Last Thursday, the U.S. Coast Guard confirmed the tragic loss of all five lives of the passengers on the Titan submersible owned by OceanGate diving company, which provides crewed submersibles for tourism, industry, research and exploration. The debris found on Thursday indicates a catastrophic implosion as the cause. The submersible disappeared on June 19, while en route to explore the Titanic shipwreck.
Following the incident, concerns emerged about OceanGate’s liability waiver, which requires passengers to acknowledge the possibility of death three separate times and is anticipated to present legal obstacles for the affected families.
To explain these obstacles, personal injury attorney and firm co-founder Miguel Custodio spoke to Radar Online, “I don’t see much recourse for these families in court.”
Additionally, Miguel observed that the waiver sufficiently warned about the possibility of such a tragedy, complicating potential lawsuits. “But the best defense to this is to demonstrate that the victims were fully warned and aware of the risks they were taking, which the waiver seems to have made clear,” he told the Daily Mail.

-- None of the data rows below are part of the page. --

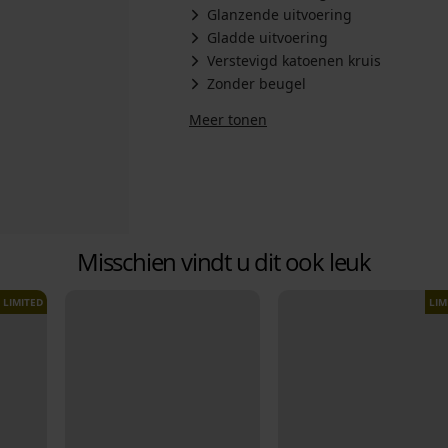
Glanzende uitvoering
Gladde uitvoering
Verstevigd katoenen kruis
Zonder beugel
Meer tonen
Misschien vindt u dit ook leuk
LIMITED
LIM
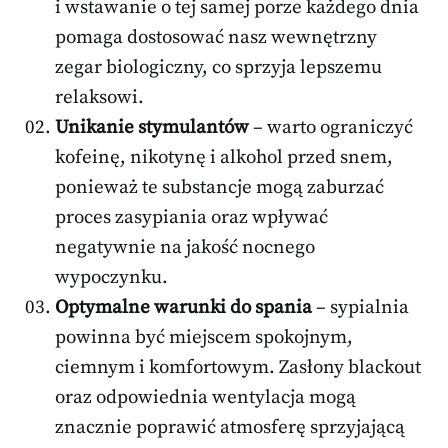
i wstawanie o tej samej porze każdego dnia
pomaga dostosować nasz wewnętrzny
zegar biologiczny, co sprzyja lepszemu
relaksowi.
Unikanie stymulantów
– warto ograniczyć
kofeinę, nikotynę i alkohol przed snem,
ponieważ te substancje mogą zaburzać
proces zasypiania oraz wpływać
negatywnie na jakość nocnego
wypoczynku.
Optymalne warunki do spania
– sypialnia
powinna być miejscem spokojnym,
ciemnym i komfortowym. Zasłony blackout
oraz odpowiednia wentylacja mogą
znacznie poprawić atmosferę sprzyjającą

“OceanGate’s liability waiver appears to make pretty clear the risks involved, and points out that the vehicle wasn’t certified by anyone and included materials not previously used in submersibles that carry people, which likely refers to the carbon fiber,” said Miguel.
“The waiver could be challenged if it can be found that OceanGate was negligent in the way it was being designed or operated, and that caused the submersible to be lost,” he told Insider.
Miguel emphasized to the New York Post that the passengers were aware the trip could result in a tragedy. “Everyone on board knew this wasn’t a vacation or a sightseeing trip, and the disclaimer appears to have made the risk of death very clear multiple times.”
“’The price-tag itself is a clear indication that this is something big and serious. The trip itself was dangerous and there was a real possibility that things could go wrong,” Miguel told the Daily Mail.
In addition to the waiver, the registration location of the Titan is pivotal in potential legal proceedings.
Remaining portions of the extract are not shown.